◆ **Collected data entries**:
>>>>
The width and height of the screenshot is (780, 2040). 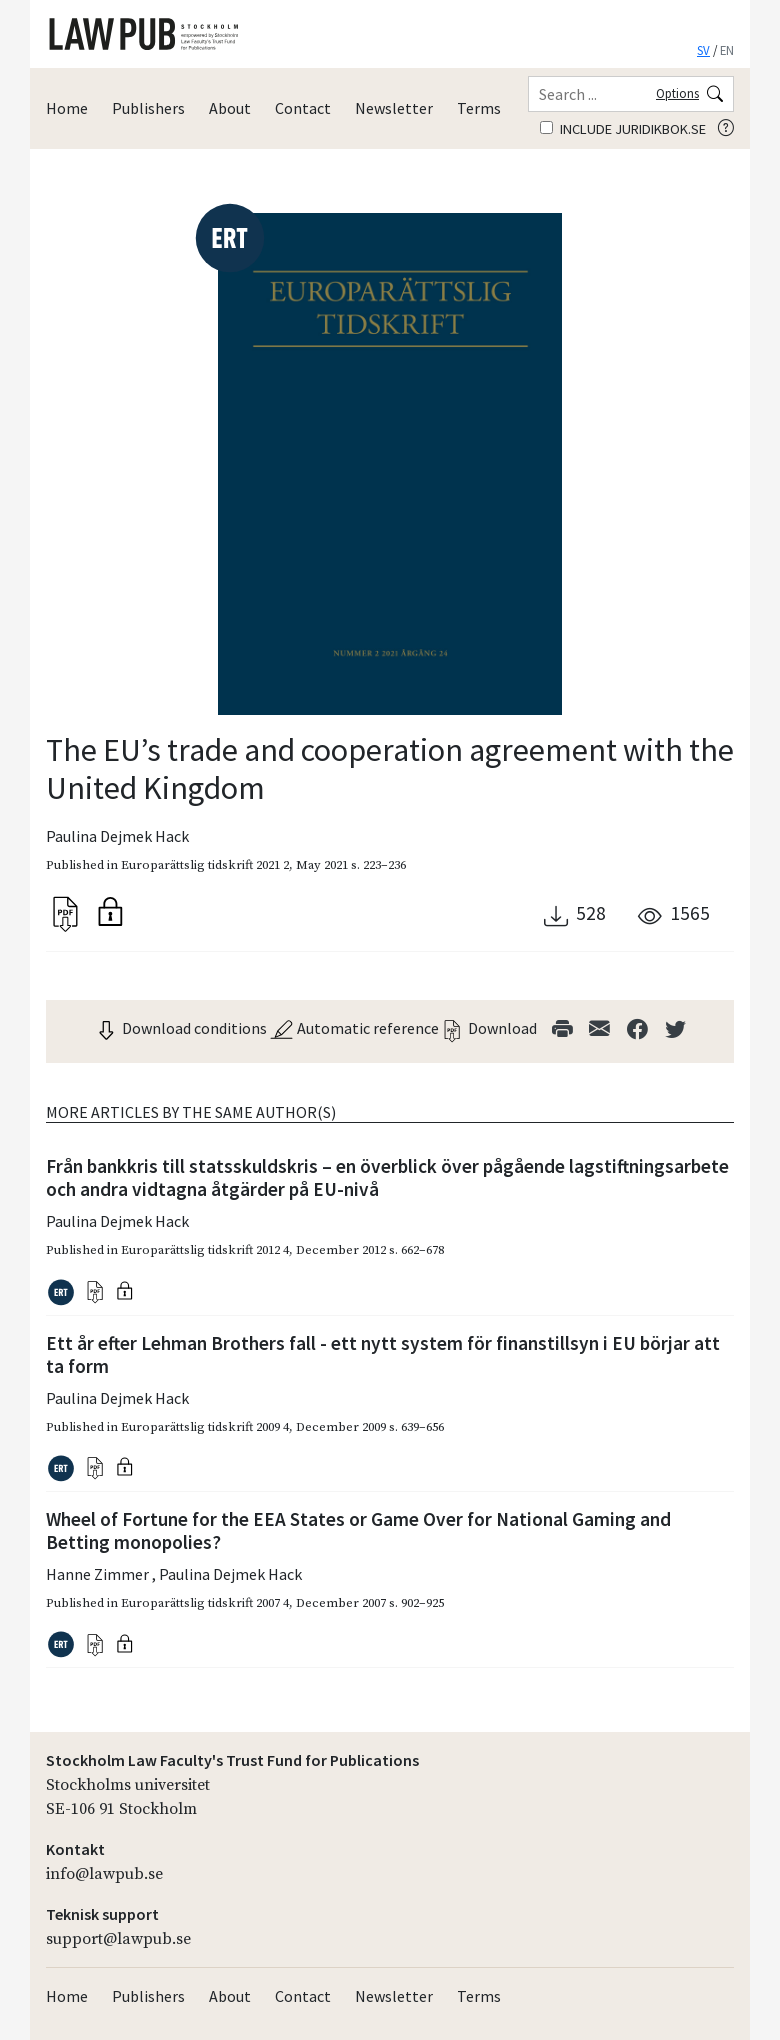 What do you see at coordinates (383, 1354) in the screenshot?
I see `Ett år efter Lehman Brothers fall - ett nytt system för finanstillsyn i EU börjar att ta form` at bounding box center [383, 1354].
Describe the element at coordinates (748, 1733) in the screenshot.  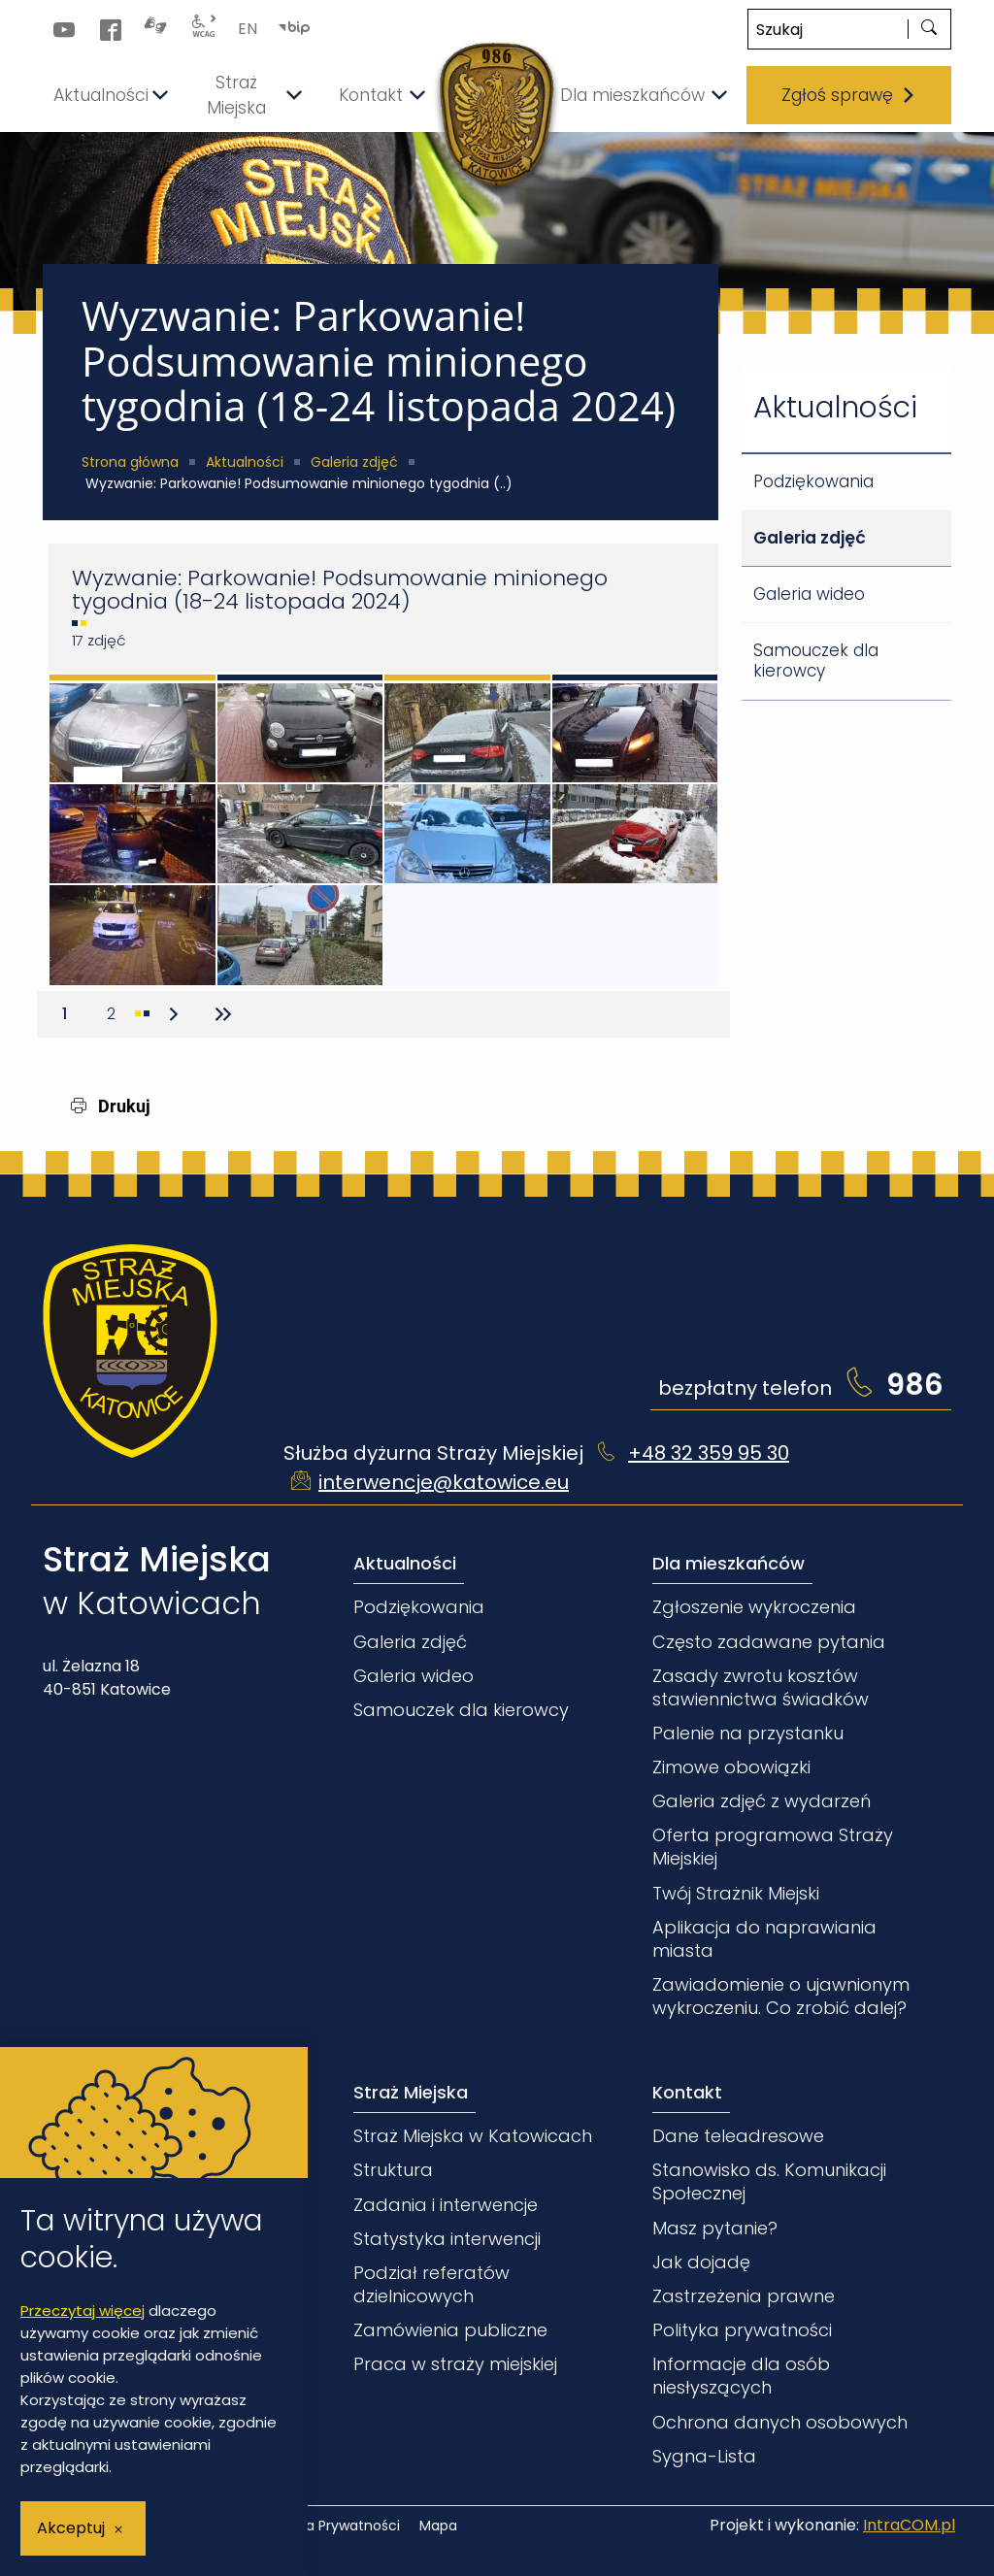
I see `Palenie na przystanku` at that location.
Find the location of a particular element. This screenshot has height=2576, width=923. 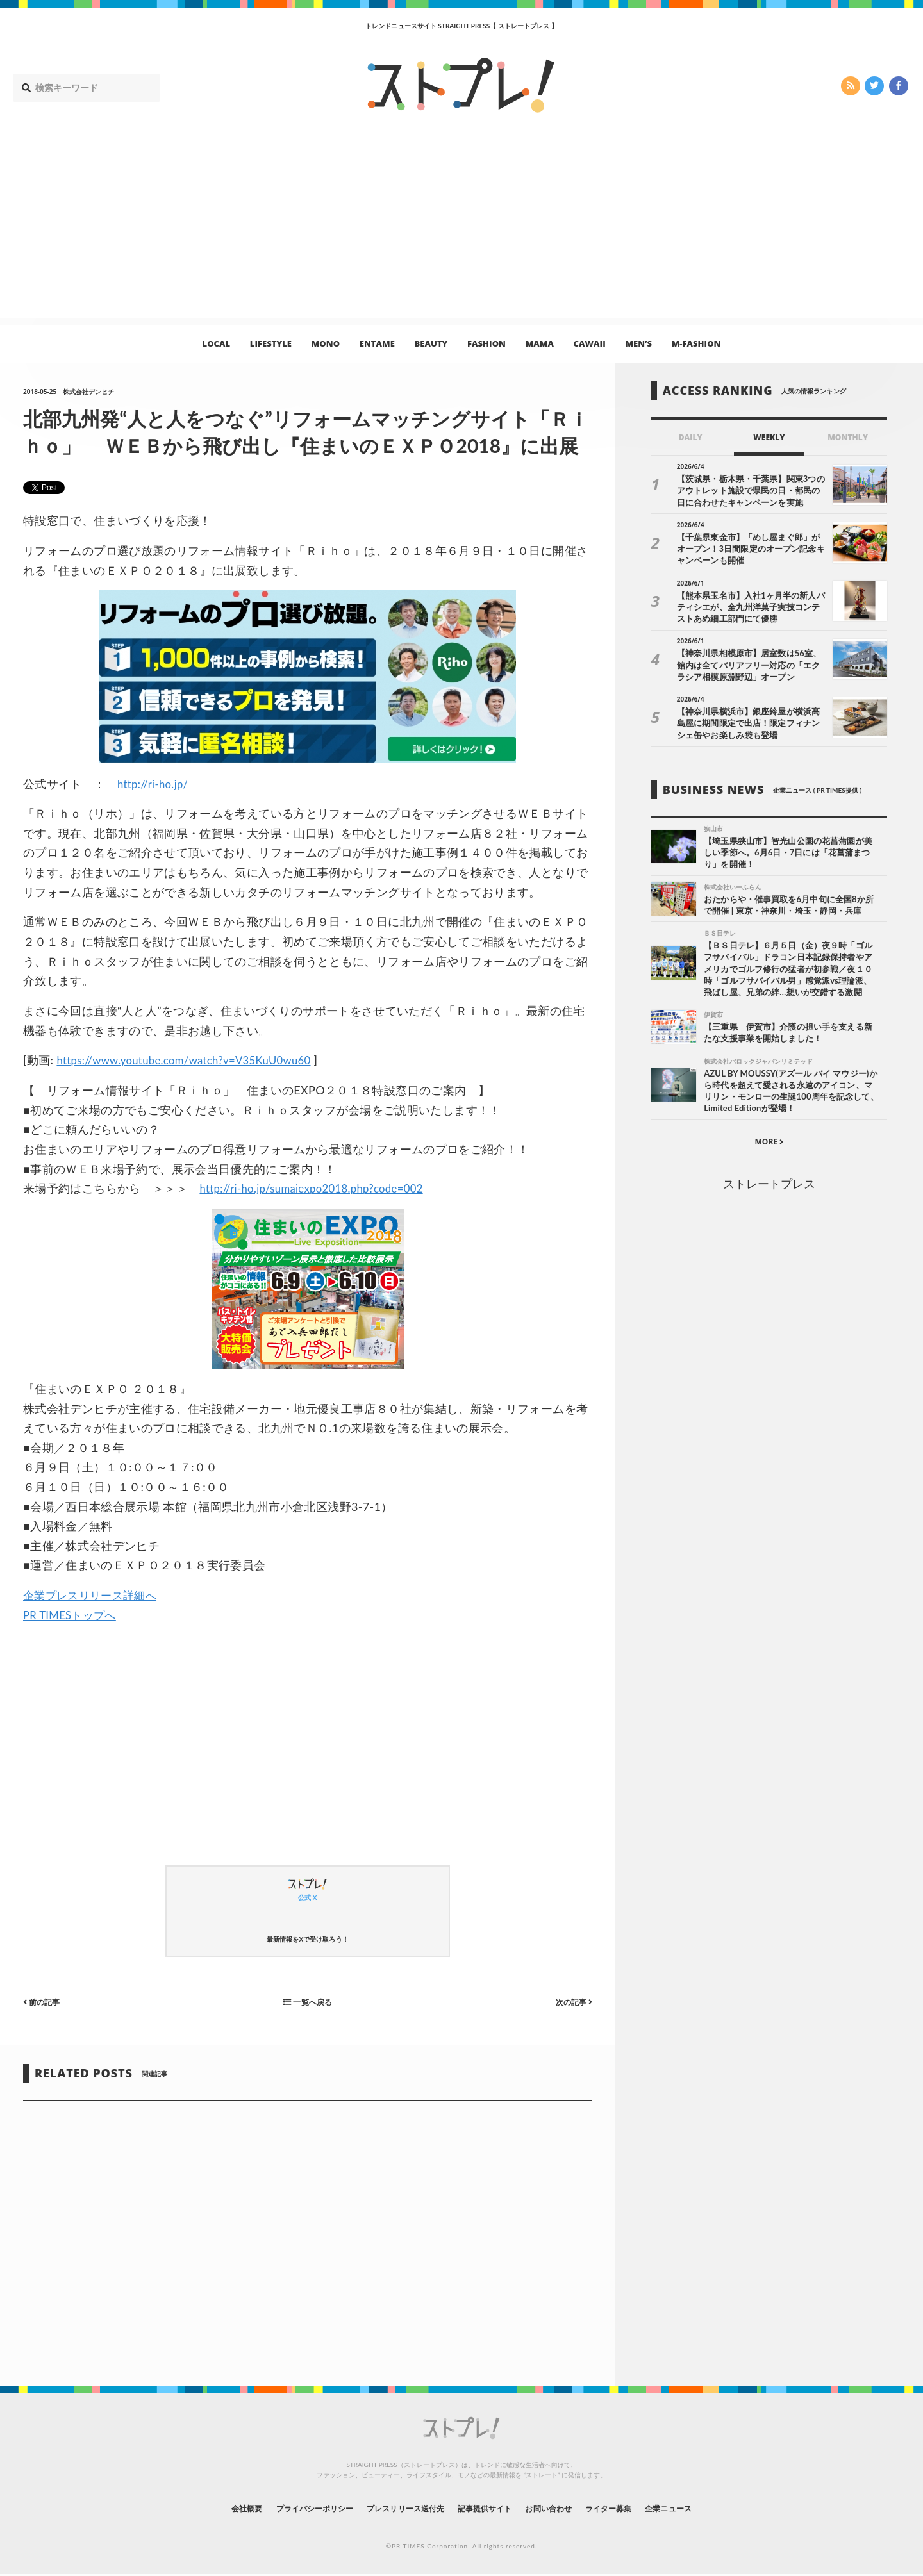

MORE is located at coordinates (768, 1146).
<<<<
◆ **WHAT THE TASK REQUIRES**: Starting at the line that contains "Describe the element", write out every line through the end of the entries, both ends included, without any pictures.

◆ **SOLUTION BELOW**:
Describe the element at coordinates (748, 1733) in the screenshot.  
I see `Palenie na przystanku` at that location.
Find the location of a particular element. This screenshot has height=2576, width=923. 

MORE is located at coordinates (768, 1146).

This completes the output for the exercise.